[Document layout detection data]
┄┄┄┄┄┄
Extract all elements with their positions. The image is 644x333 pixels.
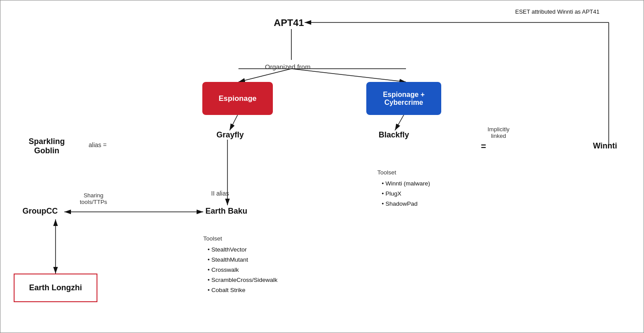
svg-line-10 — [395, 115, 404, 130]
grayfly-label: Grayfly — [216, 130, 244, 140]
svg-line-5 — [238, 69, 291, 82]
sparkling-text: SparklingGoblin — [29, 137, 65, 155]
list-item: ShadowPad — [382, 199, 430, 209]
eset-label: ESET attributed Winnti as APT41 — [515, 8, 599, 15]
blackfly-toolset-title: Toolset — [377, 168, 430, 178]
earth-baku-toolset-list: StealthVector StealthMutant Crosswalk Sc… — [203, 245, 278, 296]
alias-equals-text: alias = — [89, 141, 107, 148]
implicitly-linked-label: Implicitlylinked — [488, 126, 510, 139]
apt41-node: APT41 — [274, 17, 304, 29]
winnti-label: Winnti — [593, 141, 617, 151]
implicitly-text: Implicitlylinked — [488, 126, 510, 139]
list-item: ScrambleCross/Sidewalk — [208, 275, 278, 285]
cybercrime-box: Espionage +Cybercrime — [366, 82, 441, 115]
earth-longzhi-box: Earth Longzhi — [14, 274, 97, 302]
list-item: Crosswalk — [208, 265, 278, 275]
list-item: Cobalt Strike — [208, 285, 278, 296]
sharing-text: Sharingtools/TTPs — [80, 192, 107, 205]
organized-from-label: Organized from — [265, 63, 310, 70]
list-item: Winnti (malware) — [382, 179, 430, 189]
earth-baku-toolset: Toolset StealthVector StealthMutant Cros… — [203, 234, 278, 296]
svg-line-6 — [291, 69, 406, 82]
ii-alias-label: II alias — [211, 190, 229, 197]
espionage-box: Espionage — [202, 82, 273, 115]
earth-baku-toolset-title: Toolset — [203, 234, 278, 244]
blackfly-toolset-list: Winnti (malware) PlugX ShadowPad — [377, 179, 430, 209]
alias-equals-label: alias = — [89, 141, 107, 148]
earth-baku-label: Earth Baku — [205, 207, 247, 216]
diagram-container: APT41 ESET attributed Winnti as APT41 Or… — [0, 0, 644, 333]
groupcc-label: GroupCC — [22, 207, 58, 216]
svg-line-9 — [230, 115, 238, 130]
sharing-tools-label: Sharingtools/TTPs — [80, 192, 107, 205]
blackfly-toolset: Toolset Winnti (malware) PlugX ShadowPad — [377, 168, 430, 209]
sparkling-goblin-label: SparklingGoblin — [18, 137, 75, 155]
list-item: StealthVector — [208, 245, 278, 255]
list-item: PlugX — [382, 189, 430, 199]
equals-sign-right: = — [481, 141, 486, 152]
blackfly-label: Blackfly — [379, 130, 409, 140]
list-item: StealthMutant — [208, 255, 278, 265]
cybercrime-text: Espionage +Cybercrime — [383, 91, 425, 107]
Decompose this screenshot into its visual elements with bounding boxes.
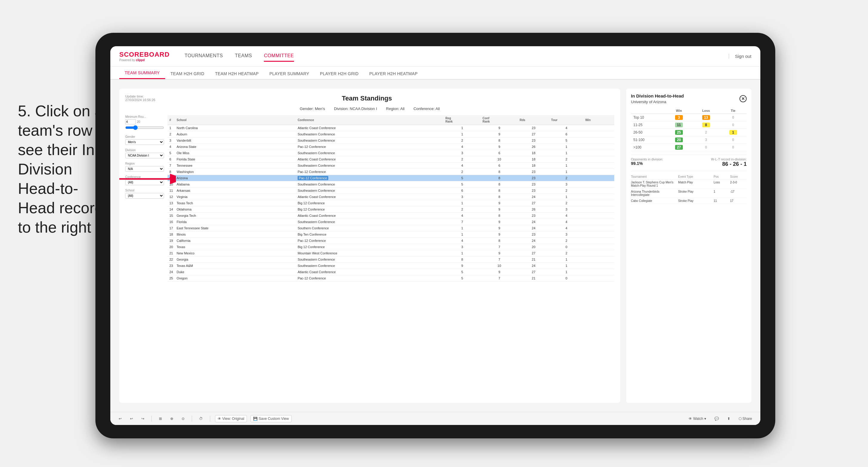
┄┄┄┄┄┄
Assigned task ->
Each line above with the string "sparkling" in it should be located and copied.

Task solution ->
sparkling-text: SparklingGoblin — [29, 137, 65, 155]
sparkling-goblin-label: SparklingGoblin — [18, 137, 75, 155]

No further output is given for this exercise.